Hungarian Prime Minister Viktor Orban in Brussels, Belgium, March 23 2023. Picture: VALERIA MONGELLI/BLOOMBERG
Hungarian Prime Minister Viktor Orban in Brussels, Belgium, March 23 2023. Picture: VALERIA MONGELLI/BLOOMBERG

For political cynics, the EU has long been an easy target. The size and scale of its ambitions and the continual overproduction of bureaucratic absurdities offer ample opportunity for derision — inside Europe and beyond. But a February 1 summit meeting to hash out the differences of member state over a multiyear EU funding package for Ukraine reminds us again that on priority issues the EU works far more effectively than conventional wisdom and eurosceptic populists suggest.

February’s success was not inevitable. A meeting in December meant to provide Ukraine with a €50bn EU aid package ended in acrimony when serial political blackmailer Viktor Orban, Hungary’s prime minister, vetoed a plan that required unanimous support from all 27 EU member states. Kyiv needs that money to help pay pensions, salaries and other costs over the next four years as Ukraine fights to repel Russian invaders, and the growing political uncertainty over the future of US aid for Ukraine, exacerbated by concerns that November US elections could create new obstacles, added a sense of urgency to the request. 

In exchange for unblocking the plan, Orban made several demands.
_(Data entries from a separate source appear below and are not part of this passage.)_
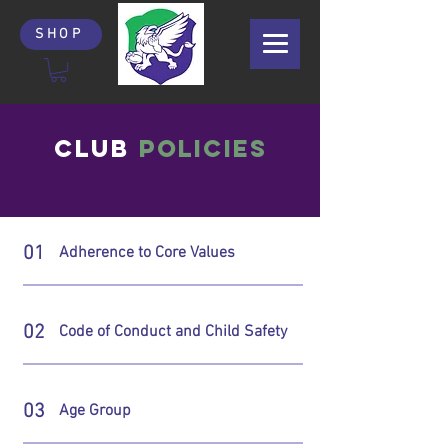
SHOP
CLUB
POLICIES
01
Adherence to Core Values
02
Code of Conduct and Child Safety
03
Age Group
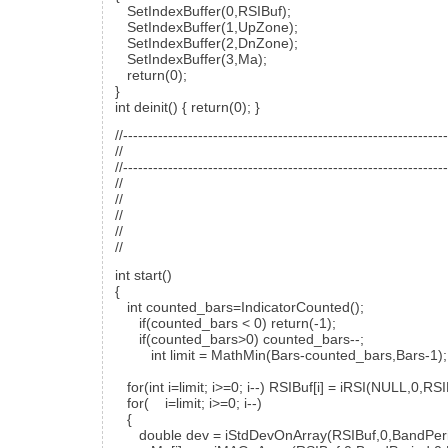
SetIndexBuffer(0,RSIBuf);
SetIndexBuffer(1,UpZone);
SetIndexBuffer(2,DnZone);
SetIndexBuffer(3,Ma);
return(0);
}
int deinit() { return(0); }
//----------------------------------------------------------------
//
//----------------------------------------------------------------
//
//
//
//
//
int start()
{
int counted_bars=IndicatorCounted();
if(counted_bars < 0) return(-1);
if(counted_bars>0) counted_bars--;
int limit = MathMin(Bars-counted_bars,Bars-1);
for(int i=limit; i>=0; i--) RSIBuf[i] = iRSI(NULL,0
for( i=limit; i>=0; i--)
{
double dev = iStdDevOnArray(RSIBuf,0,BandPer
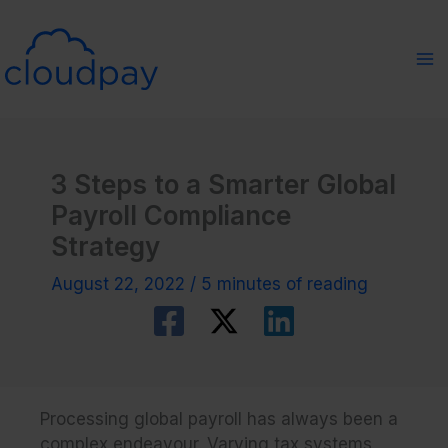
Skip
to
content
3 Steps to a Smarter Global
Payroll Compliance
Strategy
August 22, 2022
/
5 minutes of reading
Processing global payroll has always been a
complex endeavour. Varying tax systems,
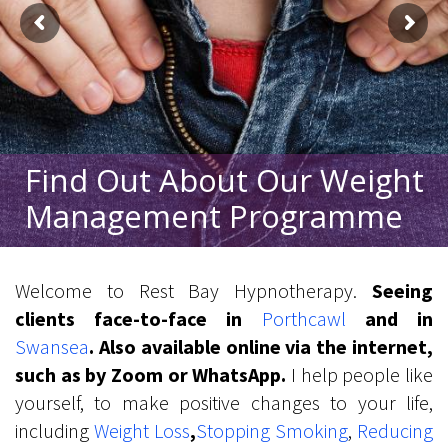
Find Out About Our Weight
Management Programme
Welcome to Rest Bay Hypnotherapy.
Seeing
clients face-to-face in
Porthcawl
and in
Swansea
. Also available online via the internet,
such as by Zoom or WhatsApp.
I help people like
yourself, to make positive changes to your life,
including
Weight Loss
,
Stop
ping
Smoking
,
Reduc
ing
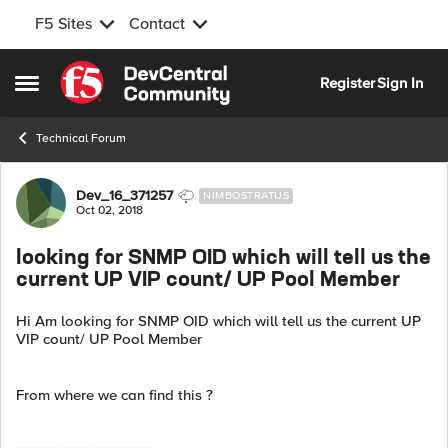
F5 Sites
Contact
Skip to content
Register
Sign In
Open Side Menu
Technical Forum
Forum Discussion
Dev_16_371257
NIMBOSTRATUS
Oct 02, 2018
looking for SNMP OID which will tell us the
current UP VIP count/ UP Pool Member
Hi Am looking for SNMP OID which will tell us the current UP
VIP count/ UP Pool Member
From where we can find this ?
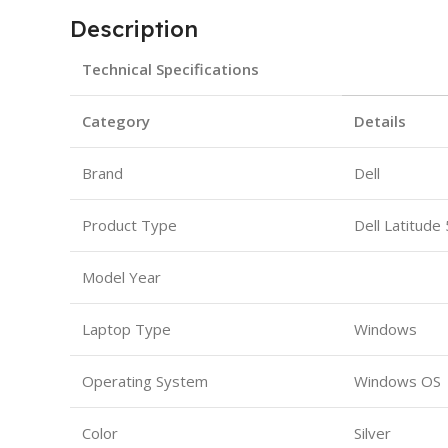
Description
Technical Specifications
Category
Details
Brand
Dell
Product Type
Dell Latitude
Model Year
Laptop Type
Windows
Operating System
Windows OS
Color
Silver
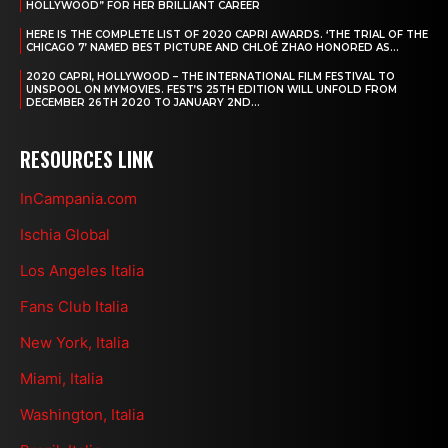
HOLLYWOOD” FOR HER BRILLIANT CAREER
HERE IS THE COMPLETE LIST OF 2020 CAPRI AWARDS. ‘THE TRIAL OF THE
CHICAGO 7’ NAMED BEST PICTURE AND CHLOÉ ZHAO HONORED AS...
2020 CAPRI, HOLLYWOOD – THE INTERNATIONAL FILM FESTIVAL TO
UNSPOOL ON MYMOVIES. FEST’S 25TH EDITION WILL UNFOLD FROM
DECEMBER 26TH 2020 TO JANUARY 2ND...
RESOURCES LINK
InCampania.com
Ischia Global
Los Angeles Italia
Fans Club Italia
New York, Italia
Miami, Italia
Washington, Italia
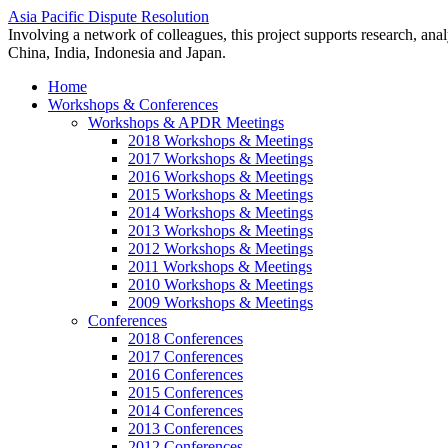
Asia Pacific Dispute Resolution
Involving a network of colleagues, this project supports research, anal
China, India, Indonesia and Japan.
Home
Workshops & Conferences
Workshops & APDR Meetings
2018 Workshops & Meetings
2017 Workshops & Meetings
2016 Workshops & Meetings
2015 Workshops & Meetings
2014 Workshops & Meetings
2013 Workshops & Meetings
2012 Workshops & Meetings
2011 Workshops & Meetings
2010 Workshops & Meetings
2009 Workshops & Meetings
Conferences
2018 Conferences
2017 Conferences
2016 Conferences
2015 Conferences
2014 Conferences
2013 Conferences
2012 Conferences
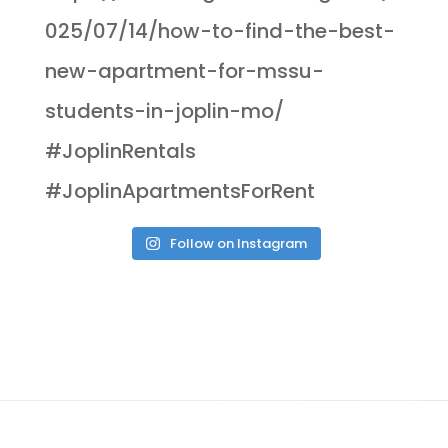
Follow on Instagram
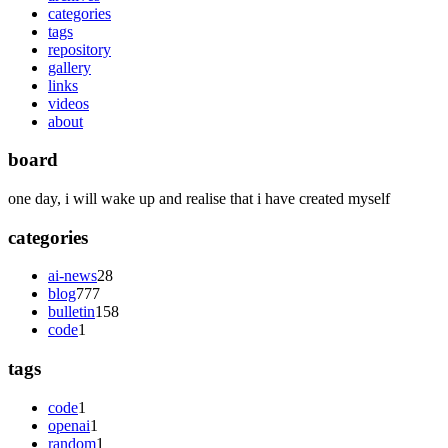
categories
tags
repository
gallery
links
videos
about
board
one day, i will wake up and realise that i have created myself
categories
ai-news
28
blog
777
bulletin
158
code
1
tags
code
1
openai
1
random
1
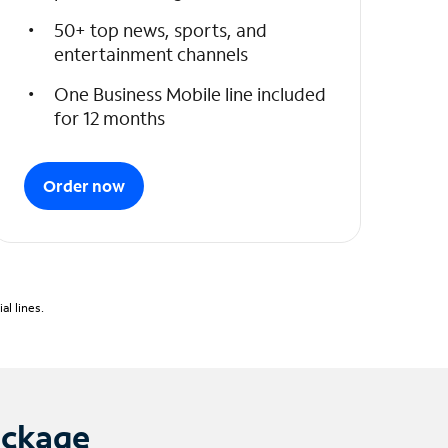
50+ top news, sports, and
entertainment channels
One Business Mobile line included
for 12 months
Order now
l lines.
ackage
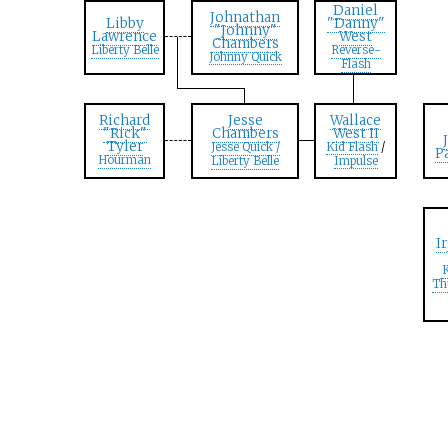
Daniel
Johnathan
Libby
"Danny"
"Johnny"
Lawrence
West
Chambers
Liberty Belle
Reverse-
Johnny Quick
Flash
Richard
Jesse
Wallace
"Rick"
Chambers
West II
Tyler
Jesse Quick /
Kid Flash
/
P
Hourman
Liberty Belle
Impulse
I
K
Th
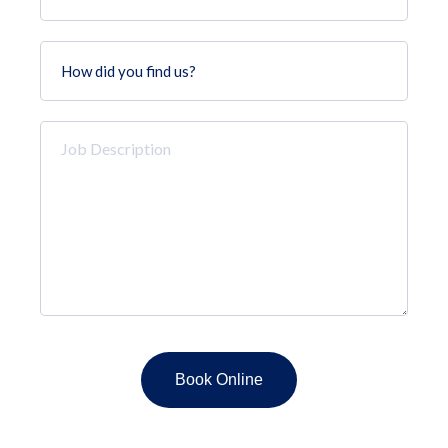
How
did
you
find
Job
us?
Description
*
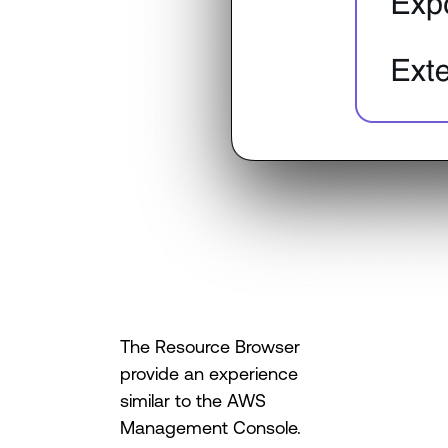
The Resource Browser
provide an experience
similar to the AWS
Management Console.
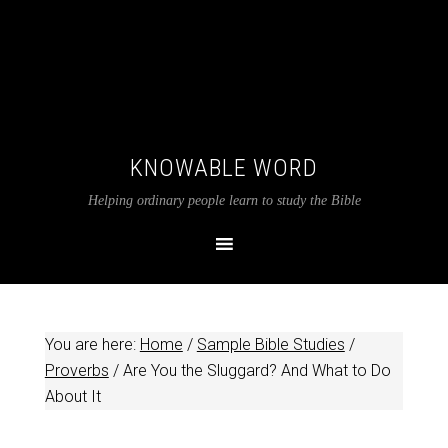
KNOWABLE WORD
Helping ordinary people learn to study the Bible
You are here:
Home
/
Sample Bible Studies
/
Proverbs
/
Are You the Sluggard? And What to Do
About It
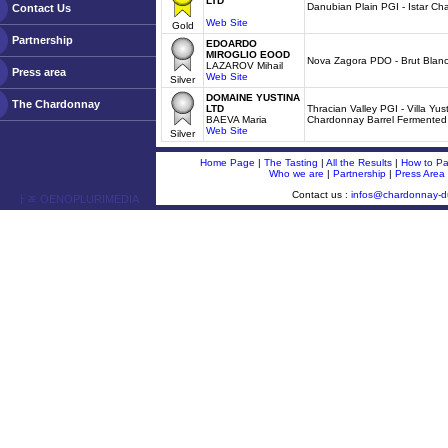
LTD
Danubian Plain PGI - Istar C
Contact Us
Web Site
Gold
Partnership
EDOARDO
MIROGLIO EOOD
Nova Zagora PDO - Brut Blanc
LAZAROV Mihail
Press area
Web Site
Silver
DOMAINE YUSTINA
The Chardonnay
LTD
Thracian Valley PGI - Villa Yu
BAEVA Maria
Chardonnay Barrel Fermented
Web Site
Silver
Home Page
|
The Tasting
|
All the Results
|
How to Par
Who we are
|
Partnership
|
Press Area
Contact us :
infos@chardonnay-
ￂﾮ OENOPLURIMEDIA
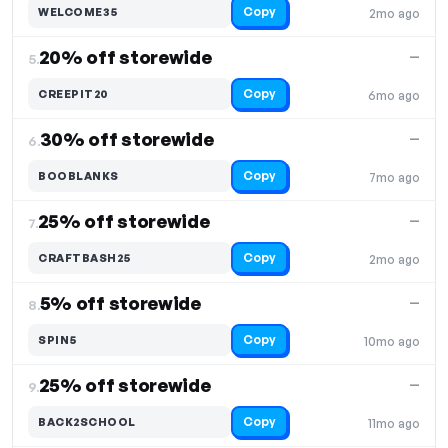
Copy
WELCOME35
2mo ago
20% off storewide
—
5.
Copy
CREEPIT20
6mo ago
30% off storewide
—
6.
Copy
BOOBLANKS
7mo ago
25% off storewide
—
7.
Copy
CRAFTBASH25
2mo ago
5% off storewide
—
8.
Copy
SPIN5
10mo ago
25% off storewide
—
9.
Copy
BACK2SCHOOL
11mo ago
First, he called for an annual review of aid to Ukraine plan. EU officials decided, rightly in my view, this was Orban’s bid to grant himself an annual veto threat that would give him long-term leverage to extract a steady stream of new EU concessions. He also wanted to secure the remainder of €20bn in EU funds earmarked for Hungary that is currently locked up until Orban addresses EU concerns over corruption and human rights concerns in his government’s treatment of some of Hungary’s minority groups. (€10bn in funds were unfrozen late last year, but much of this money has yet to be disbursed.)

Orban is widely considered as Russian President Vladimir Putin’s best friend in Europe, adding credibility to suspicions he wants to undermine European support for a country Putin is trying to conquer. But Orban has a more practical concern about Ukraine’s future. If that country one day joins the EU, Hungary would become a net contributor to the EU budget rather than a net recipient since the much larger country, in desperate need of post-war reconstruction, would require so much early financial support.

Hungary’s prime minister also wanted to help boost the performance of populist parties in European elections scheduled for June by making “Ukraine fatigue” an electoral theme that might win him new allies inside states with sympathetic political parties — states like Germany and the Netherlands, for example.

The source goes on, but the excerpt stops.